В самом деле, Парламент выступил против Мазарини, и некоторые его члены даже потребовали расправы над ним. Народ, возмущенный указами кардинала, поддержал Парламент, и все уже шло к открытому бунту. И тут в дело вмешалась королева-мать, и ее вмешательство послужило сигналом к оружию. Улицы заполнились баррикадами, ремесленники вышли на улицы и вооружились, такова была всеобщая ненависть к первому министру. Королева-мать хотела успокоить беспорядки, но неудачно: она послала на улицы солдат гвардии, но их появление лишь вызвало еще большее раздражение восставших.

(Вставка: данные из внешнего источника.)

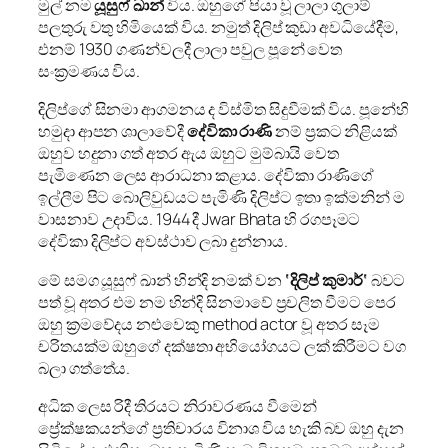
මුල් නම
යූසුෆ් ඛාන්
විය. ඔහුගේ පියා වූ ලාලා ගුලාම්
පලතුරු වතු හිමියෙක් විය. නමුත් දිලිප් කුඩා අවධියේදීම,
එනම් 1930 ගණන්වලදී ලාලා පවුල පූනේ වෙත
සංක්‍රමණය විය.
දිලිප්ගේ සිනමා ආගමනය ද විස්මිත සිදුවීමක් විය. පූනේහි
හමුදා ආපන ශාලාවේදී
දේවිකා රාණි
නම් ප්‍රකට නිළියක්
ඔහුව හදුනා ගත් අතර ඇය ඔහුට මුම්බායි වෙත
පැමිණෙන ලෙස ආරාධනා කළාය. දේවිකා රාණිගේ
ඉල්ලීම පිට බොලිවුඩයට පැමිණි දිලිප්ට ඉතා ඉක්මනින් ම
වාසනාව උදාවිය. 1944 දී Jwar Bhata හි රගපෑමට
දේවිකා දිලිප්ට අවස්ථාව ලබා දුන්නාය.
මේ සමග යූසුෆ් ඛාන් හින්දි නමක් වන
‘දිලිප් කුමාර්‘
බවට
පත් වූ අතර එම නම හින්දි සිනමාවේ ප්‍රචලිත වීමට පෙර
ඔහු ක්‍රමවේදය නළුවෙකු method actor වූ අතර සෑම
චරිතයක්ම ඔහුගේ දක්ෂතා අභියෝගයට ලක් කිරීමට වග
බලා ගත්තේය.
අධික ලෙස රිදී තිරයට නිරාවරණය වීමෙන්
ප්‍රේක්ෂකයන්ගේ ප්‍රතිචාරය විනාශ විය හැකි බව ඔහු දැන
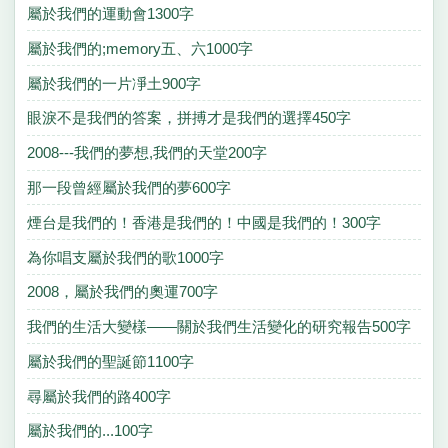
屬於我們的運動會1300字
屬於我們的;memory五、六1000字
屬於我們的一片凈土900字
眼淚不是我們的答案，拼搏才是我們的選擇450字
2008---我們的夢想,我們的天堂200字
那一段曾經屬於我們的夢600字
煙台是我們的！香港是我們的！中國是我們的！300字
為你唱支屬於我們的歌1000字
2008，屬於我們的奧運700字
我們的生活大變樣——關於我們生活變化的研究報告500字
屬於我們的聖誕節1100字
尋屬於我們的路400字
屬於我們的...100字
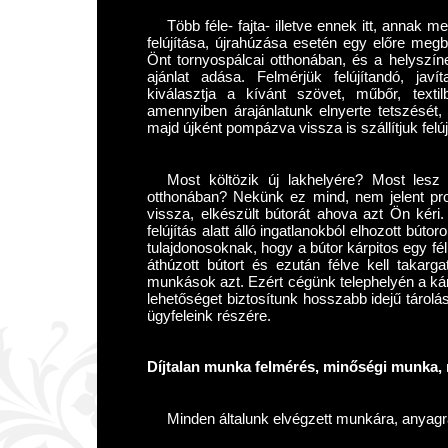
Több féle- fajta- illetve ennek itt, annak m
felújítása, újrahúzása esetén egy előre megb
Önt tornyospálcai otthonában, és a helyszíne
ajánlat adása. Felmérjük felújítandó, jav
kiválasztja a kívánt szövet, műbőr, texti
amennyiben árajánlatunk elnyerte tetszését, m
majd újként pompázva vissza is szállítjuk felúj
Most költözik új lakhelyére? Most lesz 
otthonában? Nekünk ez mind, nem jelent pro
vissza, elkészült bútorát ahova azt Ön kér
felújítás alatt álló ingatlanokból elhozott bút
tulajdonosoknak, hogy a bútor kárpitos egy fé
áthúzott bútort és ezután félve kell takar
munkások azt. Ezért cégünk telephelyén a kár
lehetőséget biztosítunk hosszabb idejű tárolá
ügyfeleink részére.
Díjtalan munka felmérés, minőségi munka, r
Minden általunk elvégzett munkára, anyagra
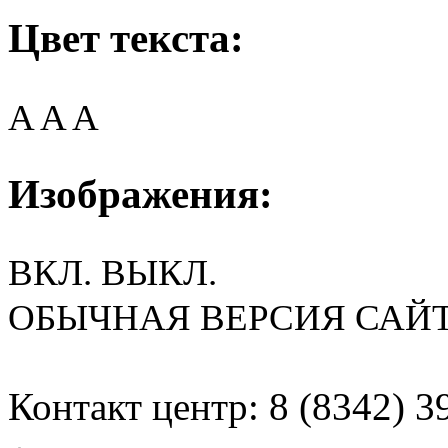
Цвет текста:
A
A
A
Изображения:
ВКЛ.
ВЫКЛ.
ОБЫЧНАЯ ВЕРСИЯ САЙ
Контакт центр: 8 (8342) 3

Я решил, что в таких обстоятельствах мне уже не опасно выходить на улицу. Я вышел, и меня тут же узнал один мальчишка, который раньше служил у меня. Он радостно поприветствовал меня, но я, вместо того чтобы поприветствовать его в ответ, принялся ругаться. Вокруг собрались люди, и они стали задавать мне сотни вопросов, а я стал рассказывать им о своих злоключениях и о жестокостях, с которыми со мной обошлись. Самые отчаянные из них предложили мне пойти с ними, чтобы я возглавил их, если начнутся боевые действия, так как я, по их мнению, лучше их всех знал военное дело.

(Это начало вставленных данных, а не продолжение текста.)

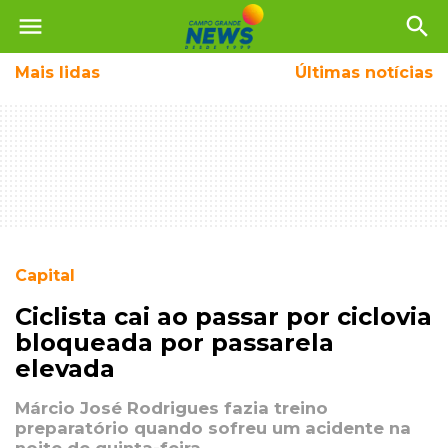
menu
search
Mais
lidas
Últimas notícias
Capital
Ciclista cai ao passar por ciclovia
bloqueada por passarela
elevada
Márcio José Rodrigues fazia treino
preparatório quando sofreu um acidente na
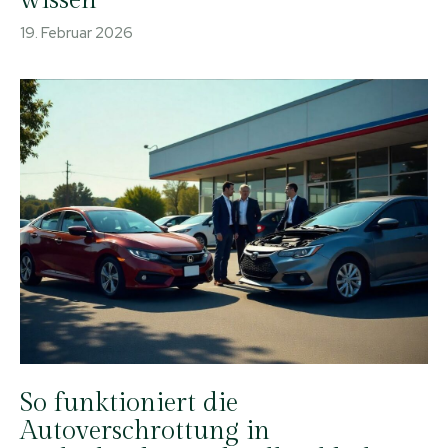
19. Februar 2026
So funktioniert die
Autoverschrottung in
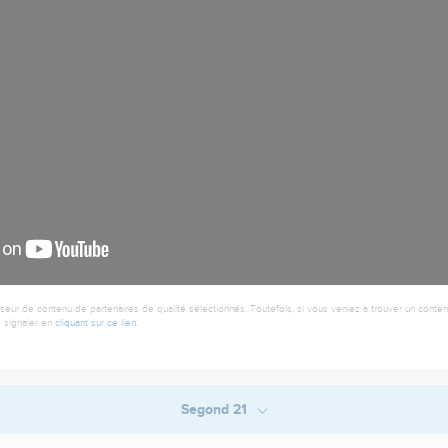
seur de contenu de partenaires de qualité sélectionnés. Toutefois, si vous veniez à trouver un contenu
 signaler en
cliquant sur ce lien
.
Segond 21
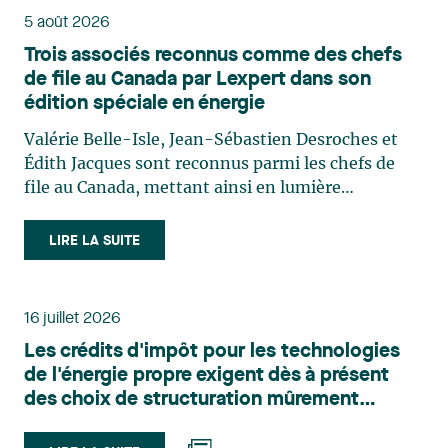
5 août 2026
Trois associés reconnus comme des chefs
de file au Canada par Lexpert dans son
édition spéciale en énergie
Valérie Belle-Isle, Jean-Sébastien Desroches et
Édith Jacques sont reconnus parmi les chefs de
file au Canada, mettant ainsi en lumière
l'excellence et le rôle stratégique du cabinet dans
le domaine du droit des technologies. Valérie
LIRE LA SUITE
Belle-Isle est associée au sein du groupe de droit
administratif de Lavery. Sa pratique porte
principalement sur le droit de l’environnement,
16 juillet 2026
l’urbanisme, l’aménagement et le développement
Les crédits d'impôt pour les technologies
du territoire. Elle conseille et représente une
de l'énergie propre exigent dès à présent
clientèle publique et privée dans le cadre d’enjeux
des choix de structuration mûrement
touchant notamment les obligations
réfléchis
environnementales, l’obtention d’autorisations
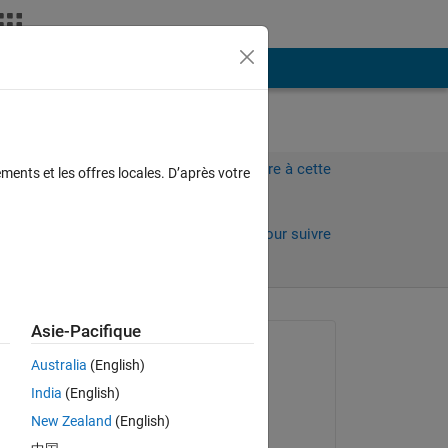
Plus
Connectez-vous pour répondre à cette
ments et les offres locales. D’après votre
question.
 jours)
Partager
Connectez-vous pour suivre
l’activité
 anciens
Asie-Pacifique
Question posée :
Australia
(English)
Louise Wilson
India
(English)
le 27 Nov 2021
New Zealand
(English)
Commenté :
Copy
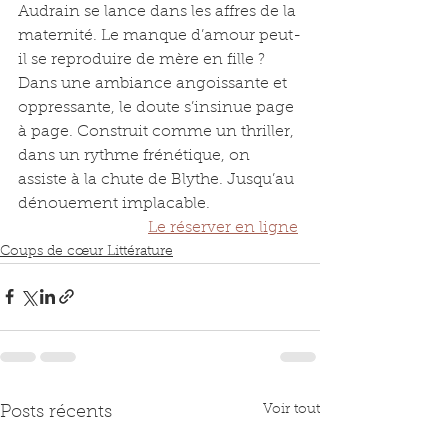
Audrain se lance dans les affres de la 
maternité. Le manque d’amour peut-
il se reproduire de mère en fille ? 
Dans une ambiance angoissante et 
oppressante, le doute s’insinue page 
à page. Construit comme un thriller, 
dans un rythme frénétique, on 
assiste à la chute de Blythe. Jusqu’au 
dénouement implacable.
Le réserver en ligne
Coups de cœur Littérature
Voir tout
Posts récents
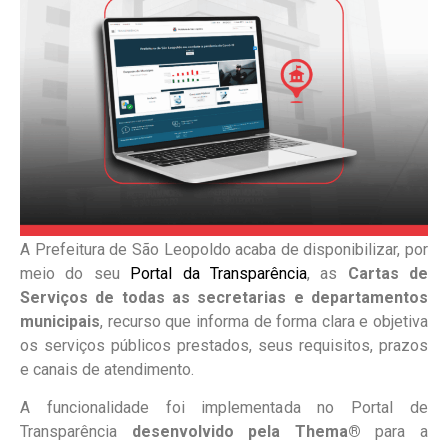
A Prefeitura de São Leopoldo acaba de disponibilizar, por
meio do seu
Portal da Transparência
, as
Cartas de
Serviços de todas as secretarias e departamentos
municipais
, recurso que informa de forma clara e objetiva
os serviços públicos prestados, seus requisitos, prazos
e canais de atendimento.
A funcionalidade foi implementada no Portal de
Transparência
desenvolvido pela Thema®
para a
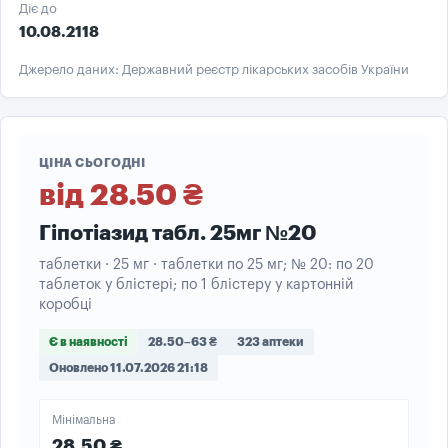
Діє до
10.08.2118
Джерело даних: Державний реєстр лікарських засобів України
ЦІНА СЬОГОДНІ
від 28.50 ₴
Гіпотіазид табл. 25мг №20
таблетки · 25 мг · таблетки по 25 мг; № 20: по 20
таблеток у блістері; по 1 блістеру у картонній
коробці
Є в наявності
28.50–63 ₴
323 аптеки
Оновлено 11.07.2026 21:18
Мінімальна
28.50 ₴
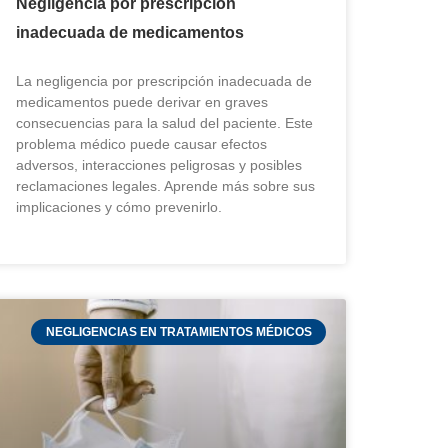
Negligencia por prescripción
inadecuada de medicamentos
La negligencia por prescripción inadecuada de
medicamentos puede derivar en graves
consecuencias para la salud del paciente. Este
problema médico puede causar efectos
adversos, interacciones peligrosas y posibles
reclamaciones legales. Aprende más sobre sus
implicaciones y cómo prevenirlo.
NEGLIGENCIAS EN TRATAMIENTOS MÉDICOS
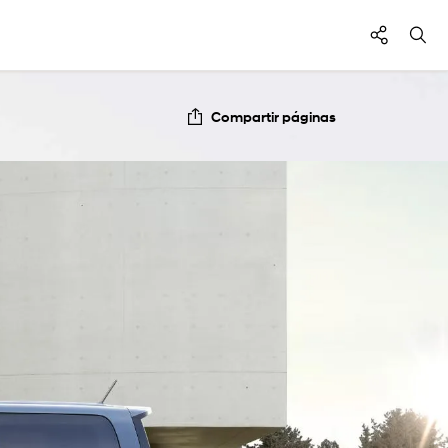
Compartir páginas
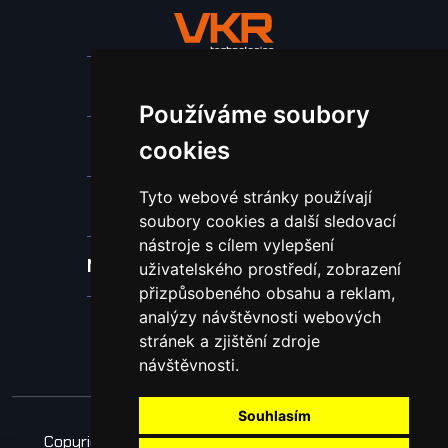
Stroje a zařízení
Používáme soubory
Nástroje pro ohraňovací lisy
cookies
Tyto webové stránky používají
Spotřební materiál a nástroje
soubory cookies a další sledovací
nástroje s cílem vylepšení
Náhradní díly pro vodní paprsek
uživatelského prostředí, zobrazení
přizpůsobeného obsahu a reklam,
analýzy návštěvnosti webových
Laserové svařování
stránek a zjištění zdroje
návštěvnosti.
Souhlasím
Copyright © 2026 Všechna práva vyhrazena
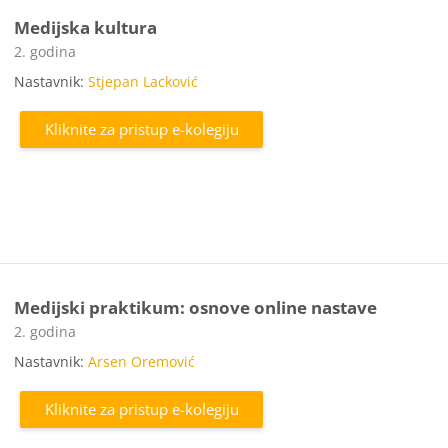
Medijska kultura
Kategorija e-kolegija
2. godina
Nastavnik:
Stjepan Lacković
Kliknite za pristup e-kolegiju
Medijski praktikum: osnove online nastave
Kategorija e-kolegija
2. godina
Nastavnik:
Arsen Oremović
Kliknite za pristup e-kolegiju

Открытого бунта удалось избежать, когда королева решила выпустить заключенных и вернуть их на занимавшиеся ими места. После этого все немного успокоилось, и я стал опасаться, что то, что произошло со мной, вызовет новые проблемы с первым министром. Действительно, после того как со мной обошлись без суда и следствия, я стал бояться, что меня могут обвинить в том, что я был главарем мятежников. Хотя королева-мать и объявила, что всем все прощается, я прекрасно понимал, что для того, чтобы погубить человека, всегда можно было найти предлог, и я занялся поисками протекции. Поддержка Парламента в данном случае показалась мне наиболее надежной. Его не только поддерживал народ, который был настолько простодушен, что был уверен, что он все делает в его интересах, но его еще поддерживали и некоторые провинции, настроенные против кардинала Мазарини. Парламент получил мое ходатайство, которое представил герцог де Бофор, который очень нравился парижанам, считавшим его врагом Мазарини.

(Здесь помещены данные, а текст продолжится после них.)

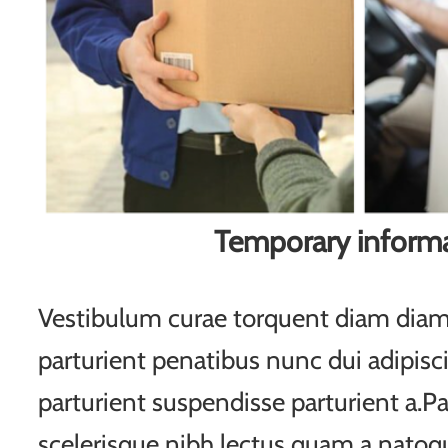
Temporary inform
Vestibulum curae torquent diam di
parturient penatibus nunc dui adipisc
parturient suspendisse parturient a.Pa
scelerisque nibh lectus quam a natoqu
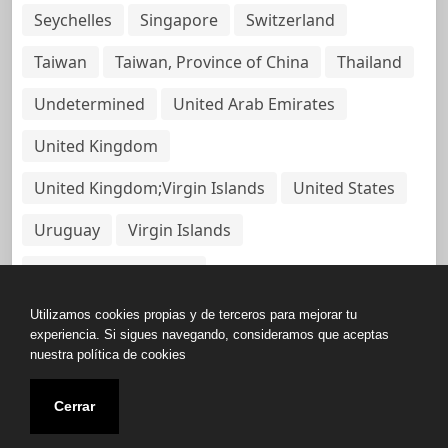
Seychelles
Singapore
Switzerland
Taiwan
Taiwan, Province of China
Thailand
Undetermined
United Arab Emirates
United Kingdom
United Kingdom;Virgin Islands
United States
Uruguay
Virgin Islands
Virgin Islands, British
Utilizamos cookies propias y de terceros para mejorar tu
experiencia. Si sigues navegando, consideramos que aceptas
nuestra política de cookies
Copyright © All rights reserved.
Cerrar
Base de Datos de Papeles Del Panamá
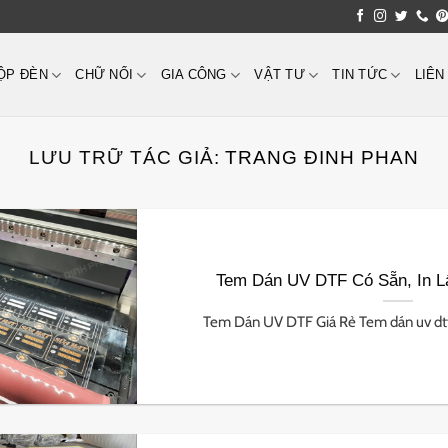
ỘP ĐÈN
CHỮ NỔI
GIA CÔNG
VẬT TƯ
TIN TỨC
LIÊN
LƯU TRỮ TÁC GIẢ:
TRANG ĐINH PHAN
Tem Dán UV DTF Có Sẵn, In 
Tem Dán UV DTF Giá Rẻ Tem dán uv dtf l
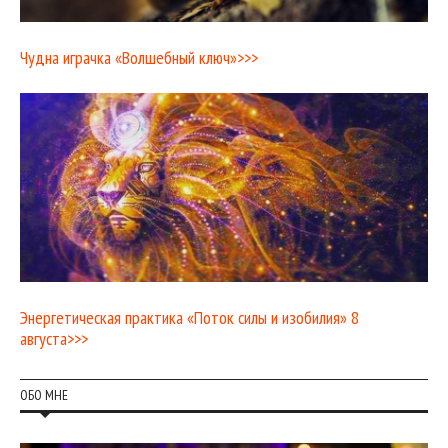
Чудна играчка «Волшебный ключ»>>>
Энергетическая практика «Поток силы и изобилия» 8
августа>>>
ОБО МНЕ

Мое ходатайство было ратифицировано, и, увидев себя в относительной безопасности, я связался с герцогом де Бофором и со всеми, кто больше всего ненавидел кардинала.

* * *

Если бы я захотел рассказать обо всех интригах, которые плелись против него, надо было бы делать эти «Мемуары» многотомными, но я решил говорить здесь только о том, к чему я имел непосредственное отношение. Но я все же скажу, что Парламент сделал против него столько, что он решил его наказать. Он не мог его разогнать, так как, как я уже говорил, его поддерживали парижане, которые готовы были поверить всему, что им говорили. Поэтому дело выглядело не просто трудным, но и находившимся за пределами его возможностей. В городе находилось более ста тысяч вооруженных людей, и даже все войска короля не могли противостоять им.

Однако герцог Энгиенский, ставший после смерти своего отца принцем де Конде, вернувшись из Фландрии, пообещал ему встать на его сторону, привел свою армию и блокировал город. В те времена это был самый населенный в мире город, и когда его блокировали, начались бедствия, и все стали думать, что неправильно так страдать и голодать из-за горстки каких-то людей, и был назначен час смотра имевшихся в наличии сил. Потом собранные войска построились, а их командиры, которые все были советниками (так как войска состояли из одних буржуа), решили повести их вперед против настоящих генералов. Однако никто не знал, как это должно делаться, и случился такой беспорядок, что это вызвало смех даже у тех, кто разбирался в том совсем чуть-чуть больше. При этом из рядов вышел один человек и заявил, что командовать нужно совсем не так, а сам он шесть месяцев был солдатом в гвардии. Каждый был счастлив услышать, что среди них есть хоть один человек, который хоть что-то понимает в военном деле, и ему тут же отдали командование с криками: «Да здравствует Парламент и наш новый офицер!» Он был сделан генерал-майором пехоты, и он получил генеральскую трость из рук советника Ведо де Граммона.